▶ [WHAT YOU HAVE TO DO] Every record needs to be set down again without a single difference.

======== SOURCE RECORDS ========

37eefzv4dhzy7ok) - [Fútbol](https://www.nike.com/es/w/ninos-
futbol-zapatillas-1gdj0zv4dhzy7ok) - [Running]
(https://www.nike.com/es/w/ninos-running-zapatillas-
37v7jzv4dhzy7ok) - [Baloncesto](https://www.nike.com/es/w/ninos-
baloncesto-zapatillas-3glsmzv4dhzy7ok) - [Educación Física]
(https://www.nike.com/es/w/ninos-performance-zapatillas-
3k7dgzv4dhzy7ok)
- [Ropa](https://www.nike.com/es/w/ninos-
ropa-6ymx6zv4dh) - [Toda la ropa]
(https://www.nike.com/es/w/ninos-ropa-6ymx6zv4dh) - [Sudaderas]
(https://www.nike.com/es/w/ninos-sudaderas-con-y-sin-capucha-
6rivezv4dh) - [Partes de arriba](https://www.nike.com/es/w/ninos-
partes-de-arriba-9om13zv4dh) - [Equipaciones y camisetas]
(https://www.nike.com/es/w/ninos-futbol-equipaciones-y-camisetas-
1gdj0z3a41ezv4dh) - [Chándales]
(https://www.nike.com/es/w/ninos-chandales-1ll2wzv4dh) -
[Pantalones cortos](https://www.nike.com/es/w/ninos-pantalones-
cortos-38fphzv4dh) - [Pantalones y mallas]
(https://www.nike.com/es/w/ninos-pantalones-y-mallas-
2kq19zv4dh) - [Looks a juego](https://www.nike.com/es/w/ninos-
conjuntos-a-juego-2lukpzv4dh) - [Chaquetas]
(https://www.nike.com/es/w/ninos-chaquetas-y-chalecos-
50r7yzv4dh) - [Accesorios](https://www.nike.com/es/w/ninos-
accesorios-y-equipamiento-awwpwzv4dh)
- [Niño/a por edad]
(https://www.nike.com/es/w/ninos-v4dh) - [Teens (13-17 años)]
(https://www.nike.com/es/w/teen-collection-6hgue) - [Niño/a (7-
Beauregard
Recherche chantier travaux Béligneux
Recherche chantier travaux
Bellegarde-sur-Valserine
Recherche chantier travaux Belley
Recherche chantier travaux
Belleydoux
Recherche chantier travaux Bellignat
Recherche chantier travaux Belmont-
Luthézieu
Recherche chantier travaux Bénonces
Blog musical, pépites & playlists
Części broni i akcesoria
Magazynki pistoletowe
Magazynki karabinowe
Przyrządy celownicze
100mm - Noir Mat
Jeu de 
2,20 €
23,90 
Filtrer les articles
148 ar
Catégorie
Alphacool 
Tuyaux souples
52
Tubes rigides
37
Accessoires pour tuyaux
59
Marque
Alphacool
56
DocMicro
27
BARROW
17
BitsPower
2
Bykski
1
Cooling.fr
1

========

▶ [TASK RESPONSE]
37eefzv4dhzy7ok) - [Fútbol](https://www.nike.com/es/w/ninos-
futbol-zapatillas-1gdj0zv4dhzy7ok) - [Running]
(https://www.nike.com/es/w/ninos-running-zapatillas-
37v7jzv4dhzy7ok) - [Baloncesto](https://www.nike.com/es/w/ninos-
baloncesto-zapatillas-3glsmzv4dhzy7ok) - [Educación Física]
(https://www.nike.com/es/w/ninos-performance-zapatillas-
3k7dgzv4dhzy7ok)
- [Ropa](https://www.nike.com/es/w/ninos-
ropa-6ymx6zv4dh) - [Toda la ropa]
(https://www.nike.com/es/w/ninos-ropa-6ymx6zv4dh) - [Sudaderas]
(https://www.nike.com/es/w/ninos-sudaderas-con-y-sin-capucha-
6rivezv4dh) - [Partes de arriba](https://www.nike.com/es/w/ninos-
partes-de-arriba-9om13zv4dh) - [Equipaciones y camisetas]
(https://www.nike.com/es/w/ninos-futbol-equipaciones-y-camisetas-
1gdj0z3a41ezv4dh) - [Chándales]
(https://www.nike.com/es/w/ninos-chandales-1ll2wzv4dh) -
[Pantalones cortos](https://www.nike.com/es/w/ninos-pantalones-
cortos-38fphzv4dh) - [Pantalones y mallas]
(https://www.nike.com/es/w/ninos-pantalones-y-mallas-
2kq19zv4dh) - [Looks a juego](https://www.nike.com/es/w/ninos-
conjuntos-a-juego-2lukpzv4dh) - [Chaquetas]
(https://www.nike.com/es/w/ninos-chaquetas-y-chalecos-
50r7yzv4dh) - [Accesorios](https://www.nike.com/es/w/ninos-
accesorios-y-equipamiento-awwpwzv4dh)
- [Niño/a por edad]
(https://www.nike.com/es/w/ninos-v4dh) - [Teens (13-17 años)]
(https://www.nike.com/es/w/teen-collection-6hgue) - [Niño/a (7-
Beauregard
Recherche chantier travaux Béligneux
Recherche chantier travaux
Bellegarde-sur-Valserine
Recherche chantier travaux Belley
Recherche chantier travaux
Belleydoux
Recherche chantier travaux Bellignat
Recherche chantier travaux Belmont-
Luthézieu
Recherche chantier travaux Bénonces
Blog musical, pépites & playlists
Części broni i akcesoria
Magazynki pistoletowe
Magazynki karabinowe
Przyrządy celownicze
100mm - Noir Mat
Jeu de 
2,20 €
23,90 
Filtrer les articles
148 ar
Catégorie
Alphacool 
Tuyaux souples
52
Tubes rigides
37
Accessoires pour tuyaux
59
Marque
Alphacool
56
DocMicro
27
BARROW
17
BitsPower
2
Bykski
1
Cooling.fr
1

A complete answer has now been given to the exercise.